Task: In the entries that follow, the lines from the line containing "Notre boutique" up to and including the line containing "Der Martinstag, der 11. November, ist von" must be copied exactly, with pictures omitted.

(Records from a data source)

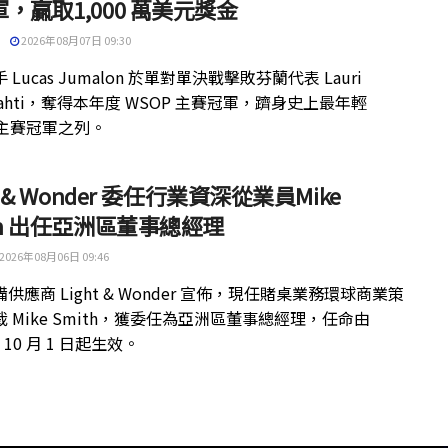
，贏取1,000 萬美元獎金
2026年08月07日 09:30
 Lucas Jumalon 於單對單決戰擊敗芬蘭代表 Lauri
kilahti，奪得本年度 WSOP 主賽冠軍，躋身史上最年輕
 主賽冠軍之列。
ht & Wonder 委任行業資深從業員Mike
th 出任亞洲區董事總經理
2026年08月06日 09:46
供應商 Light & Wonder 宣佈，現任賭桌業務環球商業策
 Mike Smith，獲委任為亞洲區董事總經理，任命由
年 10 月 1 日起生效。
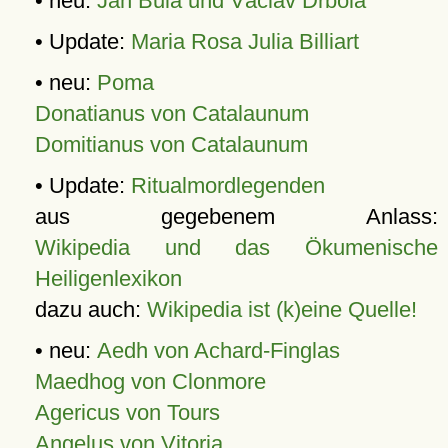
• neu:
Jan Bula und Václav Drbola
• Update:
Maria Rosa Julia Billiart
• neu:
Poma
Donatianus von Catalaunum
Domitianus von Catalaunum
• Update:
Ritualmordlegenden
aus gegebenem Anlass:
Wikipedia und das Ökumenische
Heiligenlexikon
dazu auch:
Wikipedia ist (k)eine Quelle!
• neu:
Aedh von Achard-Finglas
Maedhog von Clonmore
Agericus von Tours
Angelus von Vitoria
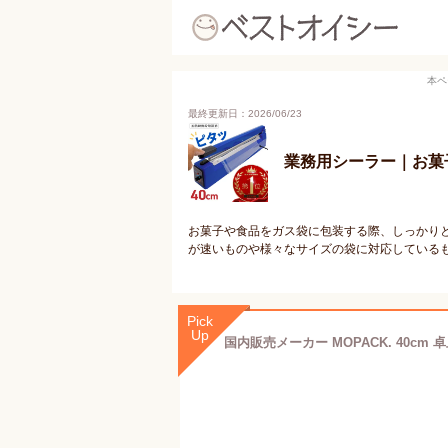
本ペ
最終更新日：2026/06/23
業務用シーラー｜お菓
お菓子や食品をガス袋に包装する際、しっかり
が速いものや様々なサイズの袋に対応している
Pick
Up
国内販売メーカー MOPACK. 40cm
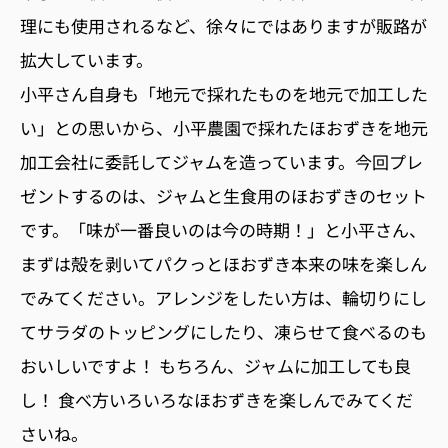
理にも使用されるなど、徐々にではありますが販路が
拡大しています。
小平さん自身も「地元で採れたものを地元で加工した
い」との思いから、小平農園で採れたほおずきを地元
加工会社に委託してジャムを造っています。今回プレ
ゼントするのは、ジャムと生食用のほおずきのセット
です。「味が一番良いのは今の時期！」と小平さん、
まずは殻を剥いてパクっとほおずき本来の味を楽しん
でみてください。アレンジをしたい方は、輪切りにし
てサラダのトッピングにしたり、凍らせて食べるのも
おいしいですよ！ もちろん、ジャムに加工しても良
し！ 食べ方いろいろなほおずきを楽しんでみてくだ
さいね。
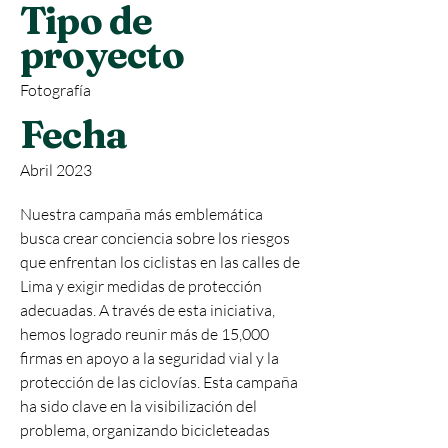
Tipo de
proyecto
Fotografía
Fecha
Abril 2023
Nuestra campaña más emblemática
busca crear conciencia sobre los riesgos
que enfrentan los ciclistas en las calles de
Lima y exigir medidas de protección
adecuadas. A través de esta iniciativa,
hemos logrado reunir más de 15,000
firmas en apoyo a la seguridad vial y la
protección de las ciclovías. Esta campaña
ha sido clave en la visibilización del
problema, organizando bicicleteadas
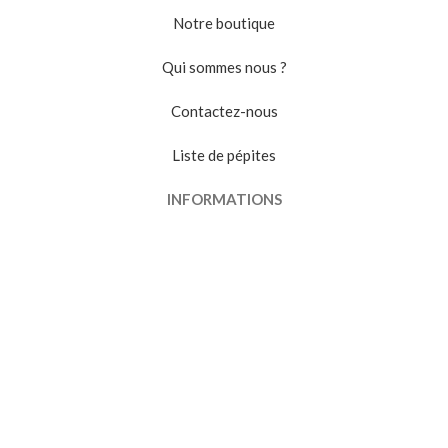
Notre boutique
Qui sommes nous ?
Contactez-nous
Liste de pépites
INFORMATIONS
Conditions générales de vente
Politique de confidentialité
Suivi de commande
VENDRE
Devenir vendeur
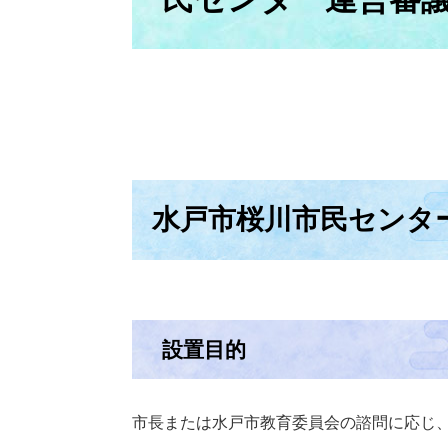
水戸市桜川市民センタ
設置目的
市長または水戸市教育委員会の諮問に応じ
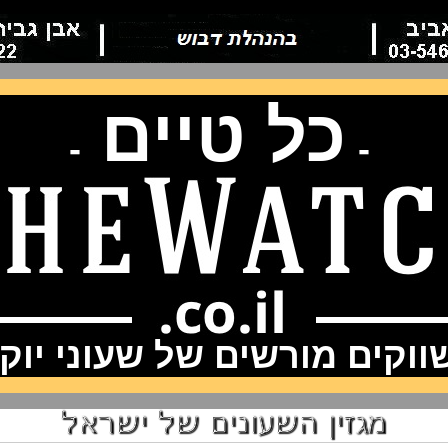
כל טיים
-
-
וקים מורשים של שעוני יוק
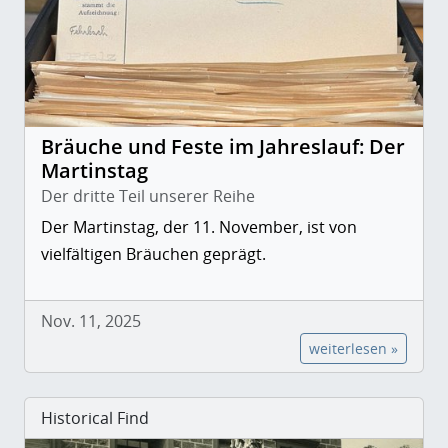
Bräuche und Feste im Jahreslauf: Der
Martinstag
Der dritte Teil unserer Reihe
Der Martinstag, der 11. November, ist von
vielfältigen Bräuchen geprägt.
Nov. 11, 2025
weiterlesen »
Historical Find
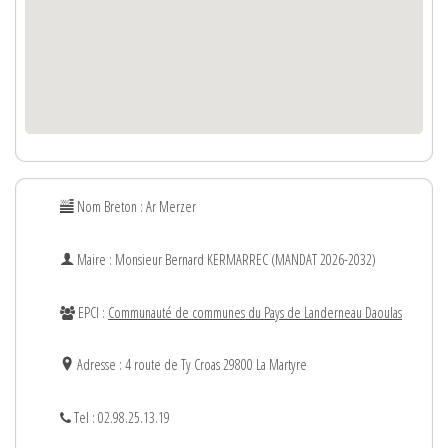
Nom Breton : Ar Merzer
Maire : Monsieur
Bernard
KERMARREC (MANDAT 2026-2032)
EPCI :
Communauté de communes du Pays de Landerneau Daoulas
Adresse : 4 route de Ty Croas 29800 La Martyre
Tel : 02.98.25.13.19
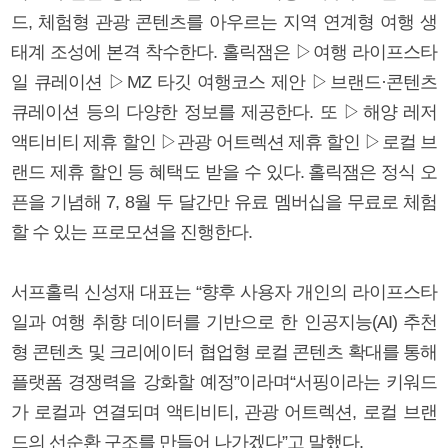
드, 체험형 관광 콘텐츠를 아우르는 지역 연계형 여행 생
태계 조성에 본격 착수한다. 홀릭잼은 ▷여행 라이프스타
일 큐레이션 ▷MZ 타깃 여행코스 제안 ▷브랜드·콘텐츠
큐레이션 등의 다양한 정보를 제공한다. 또 ▷해양 레저
액티비티 제휴 할인 ▷관광 어트렉션 제휴 할인 ▷로컬 브
랜드 제휴 할인 등 혜택도 받을 수 있다. 홀릭잼은 정식 오
픈을 기념해 7, 8월 두 달간만 유료 멤버십을 무료로 체험
할 수 있는 프로모션을 진행한다.
서프홀릭 신성재 대표는 “향후 사용자 개인의 라이프스타
일과 여행 취향 데이터를 기반으로 한 인공지능(AI) 추천
형 콘텐츠 및 크리에이터 협업형 로컬 콘텐츠 확대를 통해
플랫폼 경쟁력을 강화할 예정”이라며“서핑이라는 키워드
가 로컬과 연결되며 액티비티, 관광 어트렉션, 로컬 브랜
드의 선순환 구조를 만들어 나가겠다”고 말했다.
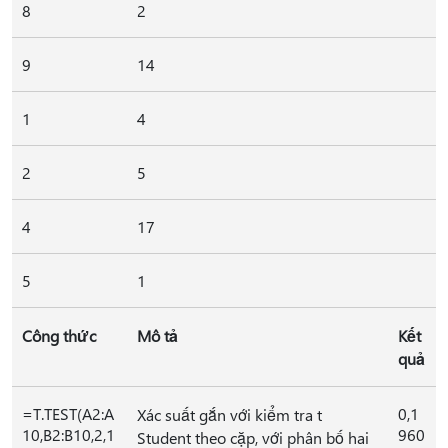
8
2
9
14
1
4
2
5
4
17
5
1
Công thức
Mô tả
Kết
quả
=T.TEST(A2:A
0,1
Xác suất gắn với kiểm tra t
10,B2:B10,2,1
960
Student theo cặp, với phân bố hai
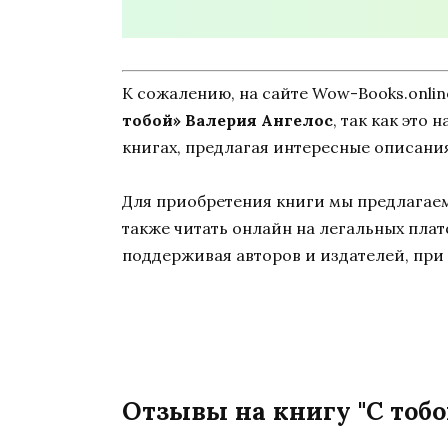
К сожалению, на сайте Wow-Books.onli
тобой» Валерия Ангелос
, так как это
книгах, предлагая интересные описания
Для приобретения книги мы предлагаем 
также читать онлайн на легальных пла
поддерживая авторов и издателей, при 
Отзывы на книгу "С тобо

Response below:
Notre boutique
Qui sommes nous ?
Contactez-nous
Liste de pépites
INFORMATIONS
Conditions générales de vente
Politique de confidentialité
Suivi de commande
VENDRE
Devenir vendeur
水戸市桜川市民センタ
設置目的
市長または水戸市教育委員会の諮問に応じ
כל טיים
-
-
וקים מורשים של שעוני יוק
Bräuche und Feste im Jahreslauf: Der
Martinstag
Der dritte Teil unserer Reihe
Der Martinstag, der 11. November, ist von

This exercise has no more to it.